Type of Document Dissertation
Author Shende, Apoorva Ram
Author's Email Address apoorva@vt.edu
URN etd-12262008-135259
Title Optimization based nonlinear feedback control for pedestrian evacuation from a network of corridors.
Degree PhD
Department Engineering Science and Mechanics
Advisory Committee
Advisor Name Title
Singh, Mahendra P. Committee Chair
Kachroo, Pushkin Committee Co-Chair
Bates, Robert C. Committee Member
Cramer, Mark S. Committee Member
Ragab, Saad A. Committee Member
Keywords
  • Evacuation
  • Optimization
  • Conservation of mass
  • Control
  • Network
Date of Defense 2008-12-16
Availability unrestricted
Abstract
An organized evacuation of pedestrians entrapped in a building in emergencies such as those caused by fire, bomb blast, or intentional or unintentional release of toxins in the environment is of utmost importance. The focus of this study is on the development of a formal control methodology for an orderly and jam-free evacuation of pedestrians entrapped in a network of corridors in buildings in such emergency situations.
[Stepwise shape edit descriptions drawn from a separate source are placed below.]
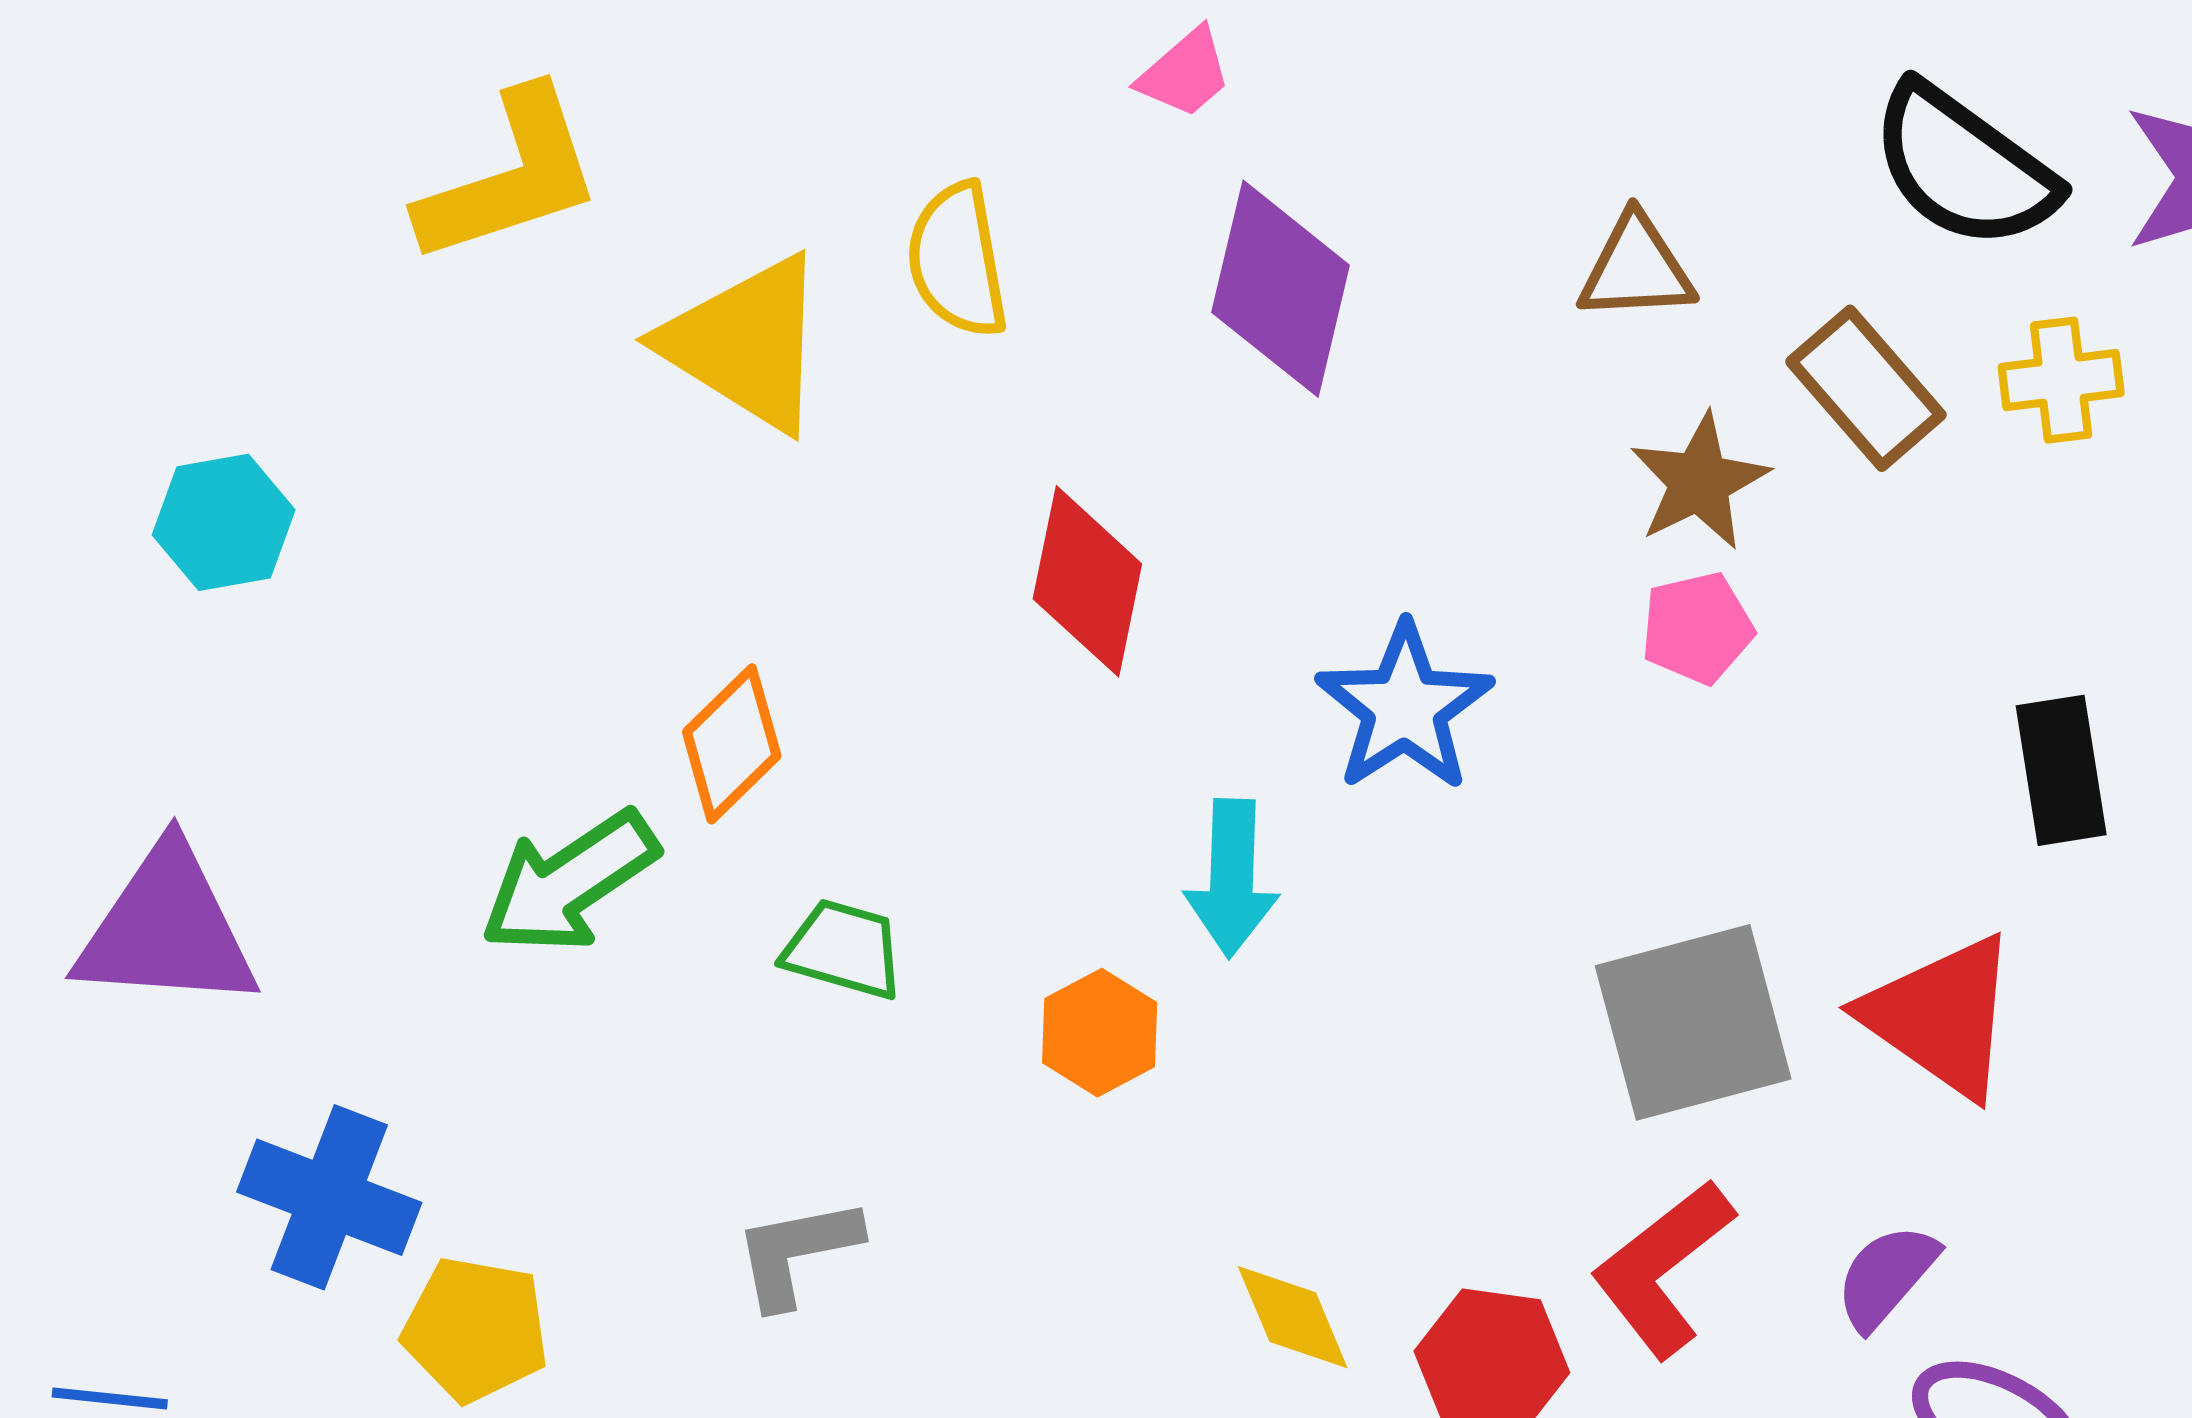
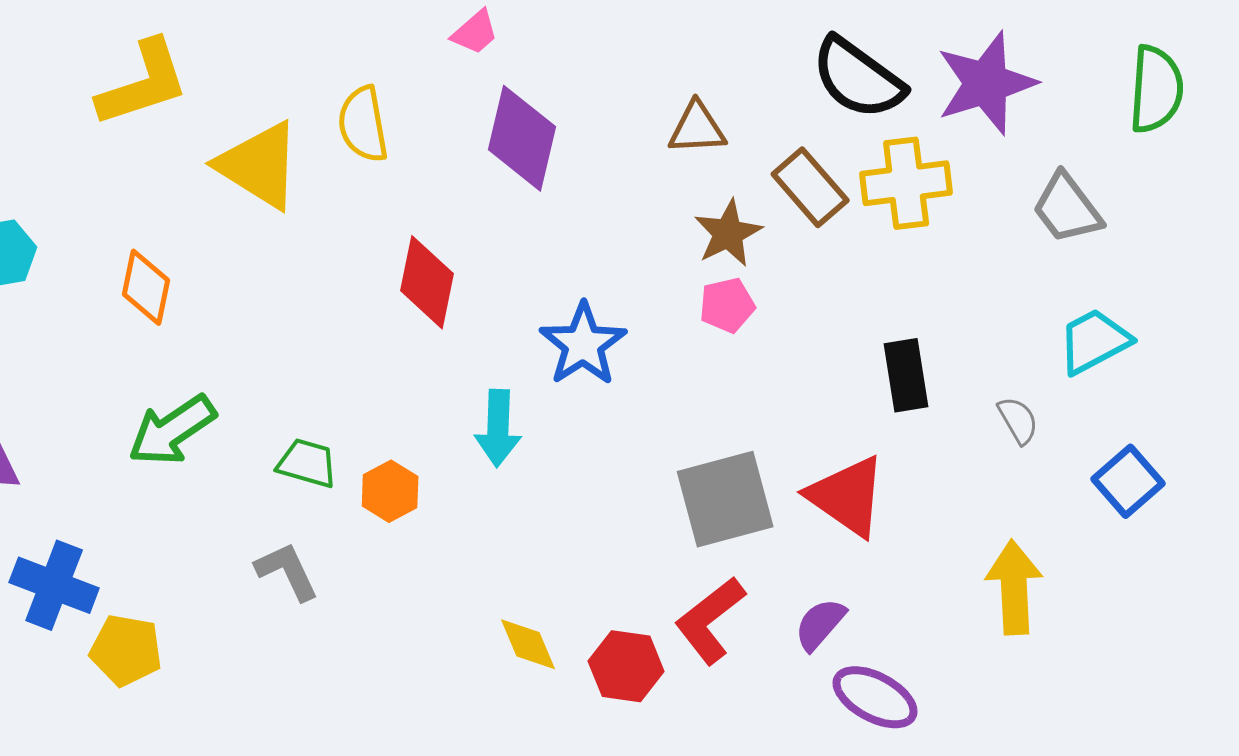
yellow cross: (2061, 380) -> (906, 183), size x1.5
orange diamond: (732, 744) -> (146, 287), moved, turned -34
orange hexagon: (1100, 1033) -> (390, 491), moved
gray L-shape: (797, 1252) -> (287, 571), moved, turned 76

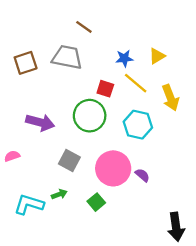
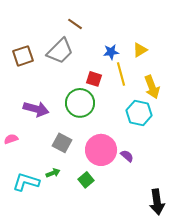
gray trapezoid: (67, 57) -> (60, 51), turned 124
yellow line: (136, 83) -> (121, 74), turned 35
cyan hexagon: (138, 125) -> (139, 113), moved

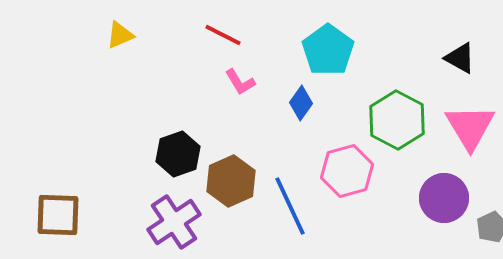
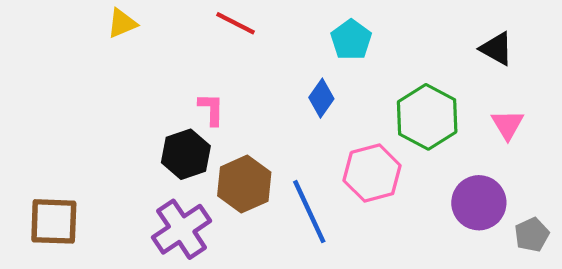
cyan pentagon: (328, 50) -> (351, 40), size x0.7
pink L-shape: (240, 82) -> (211, 109), moved, turned -148
pink triangle: (470, 127) -> (508, 125), size x0.6

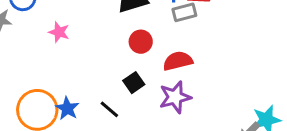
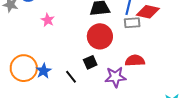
red circle: (141, 42) -> (100, 36), size x1.6
red semicircle: (178, 61) -> (135, 61), moved

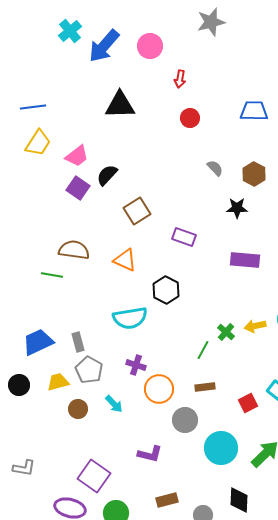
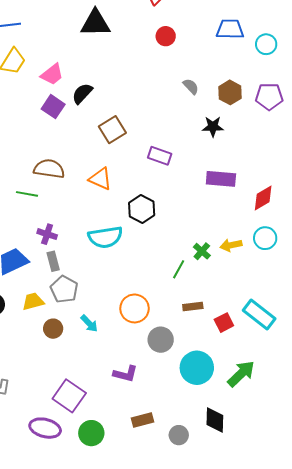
purple cross: (136, 365) -> (47, 234), moved
brown rectangle: (205, 387) -> (193, 306), moved

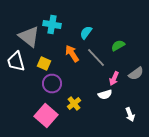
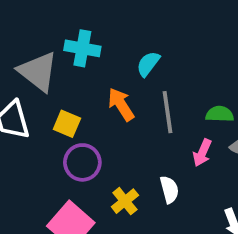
green semicircle: (118, 46) -> (220, 114), moved, turned 32
gray line: (96, 58) -> (167, 112), turned 35
white semicircle: (105, 94) -> (169, 189), moved, turned -88

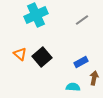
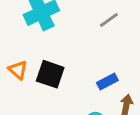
black square: (42, 57) -> (50, 74), turned -30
To develop an effective solution, the pedestrian evacuation from a network of corridors is divided into two basic problems of flow routing and flow control. In this study the solutions of these two basic problems are developed.

The proposed solution for the flow routing problem is based on the concept of shortest paths on a graph wherein the shortest paths are determined by the dynamic programming approach. The proposed approach can be used to determine the static shortest paths that are commonly displayed as evacuation routes in the buildings. The approach can also be used to determine the real-time evacuation routes if the real-time changes in the passage conditions are monitored. Such monitoring will usually consist of quantitative assessments of the congestion enroute and of the corridor availabilities along the evacuation paths. Based on these assessments one could compute either the shortest-distance-to-exit paths using the actual corridor lengths or shortest-time-to-exit paths using the congestion based corridor traverse time estimates. The application of the proposed shortest path routing scheme is demonstrated on a realistic problem of evacuation of pedestrians from a large network of corridors in a building consisting of multiple floors and multiple exits.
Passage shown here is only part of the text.